In 2006, when I realized that I had made my goal of saving up enough to quit my job and move across country, I did consider five cities: Boston, Washington, Chicago, San Francisco, and Portland. I ruled out Boston and Chicago pretty easily because of the cold winters and expense of living there. My biggest aversion to moving back to D.C. was that I didn't want to feel like I was "moving backwards" in a futile repeat of 2000. Plus, I actually believed Karl Rove's talk about a "permanent Republican majority", which was just too depressing to contemplate. So, my focus became a toss-up between San Francisco and Portland.
In retrospect, had I known that one of my best friends would get stationed in the D.C. metro area in late 2006 or that the Democrats would retake control of Congress in that election cycle (and the White House two years later), I most likely would have moved back to D.C. and gotten involved in James Webb's Senate campaign (who knows...I could've been one of his staff members these past three years!).
Though my heart was in San Francisco, the fear of running out of money before I found a job was real at the time. Plus, I knew that the city is so expensive that I wouldn't have been able to afford my own apartment and would have had to live with roommates. That's not an option I ever look forward to, due to plenty of bad apples in college.

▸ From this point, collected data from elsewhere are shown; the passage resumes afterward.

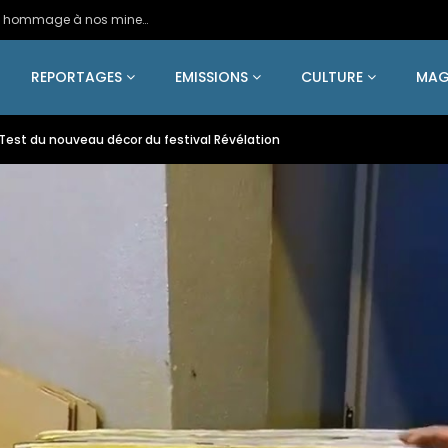
2024 – Une statue colossale en métal en hommage à nos mineurs de fer
REPORTAGES
EMISSIONS
CULTURE
MAG
 Test du nouveau décor du festival Révélation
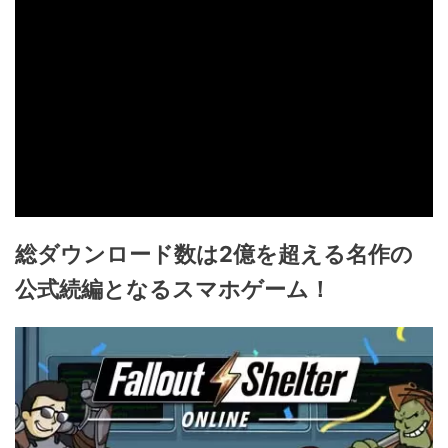
総ダウンロード数は2億を超える名作の
公式続編となるスマホゲーム！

My biggest fear about Portland was that I wouldn't find a career that interested me. I had job searched all summer in 2006, looking at what was available in Portland and San Francisco. There was no comparison. San Francisco had more interesting jobs available. Portland seemed to lack good jobs. Since I've moved to Portland, I have found that to be very true. The lack of good jobs is the biggest negative for this otherwise great city. After a 40-month long search for a better job, I'm ready to give up on Portland. The truth is, if I really value my international politics degree, moving to Portland was the worst decision I could have ever made for my career goals. Yes, its a beautiful and livable city with a great liberal and small community vibe. However, the choice I face is: Do I want to continue this never ending search for a better job while I continue to work at the worst place I've ever worked at (with its bad management, low morale among co-workers, and high levels of dysfunction) or do I want to take a risk in the direction of careers that excite me in a city that always pulls at my heartstrings?

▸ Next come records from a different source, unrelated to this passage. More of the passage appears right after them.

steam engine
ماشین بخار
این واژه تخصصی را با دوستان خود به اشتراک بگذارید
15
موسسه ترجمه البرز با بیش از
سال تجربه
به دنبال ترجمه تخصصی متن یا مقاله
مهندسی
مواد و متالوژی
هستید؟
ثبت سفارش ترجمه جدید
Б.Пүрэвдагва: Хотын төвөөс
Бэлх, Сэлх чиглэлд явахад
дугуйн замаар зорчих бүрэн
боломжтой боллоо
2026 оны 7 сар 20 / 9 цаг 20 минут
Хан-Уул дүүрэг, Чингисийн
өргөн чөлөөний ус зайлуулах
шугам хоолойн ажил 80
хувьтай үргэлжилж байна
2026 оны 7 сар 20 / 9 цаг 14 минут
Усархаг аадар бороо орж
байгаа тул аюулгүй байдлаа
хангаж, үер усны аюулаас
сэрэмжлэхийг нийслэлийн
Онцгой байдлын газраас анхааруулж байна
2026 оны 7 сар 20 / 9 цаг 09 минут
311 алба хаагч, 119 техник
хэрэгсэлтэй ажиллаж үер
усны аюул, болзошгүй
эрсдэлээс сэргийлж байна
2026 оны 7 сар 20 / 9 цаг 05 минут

When I lived in D.C. in 2000, there were many moments where I had the thought: "I'm in the city of my soulmates." After almost four years in Portland with none of the objectives I set for myself before I moved having been accomplished, I think it might be time once again to take that risk. However, I am giving Portland until June to show me that it wishes to keep me as a resident. Two events have to happen and if neither of them does, then the temptation to cut my losses and move on will be too strong come August when my apartment's lease is up for renewal and I receive my refund check from Uncle Sam.
In the past decade, the most important lesson I learned is that I should have listened to Jenet instead of my parents. It would have made a huge difference in my life. I could have been in my dream career. After all, Jenet eventually found her career after working various jobs in a mall. I gave up on my dreams too soon and paid a huge price (ten years in three crappy jobs). The choice before me is to continue slaving away in a job I despise or taking a risk towards my international career in the city that continues to attract me.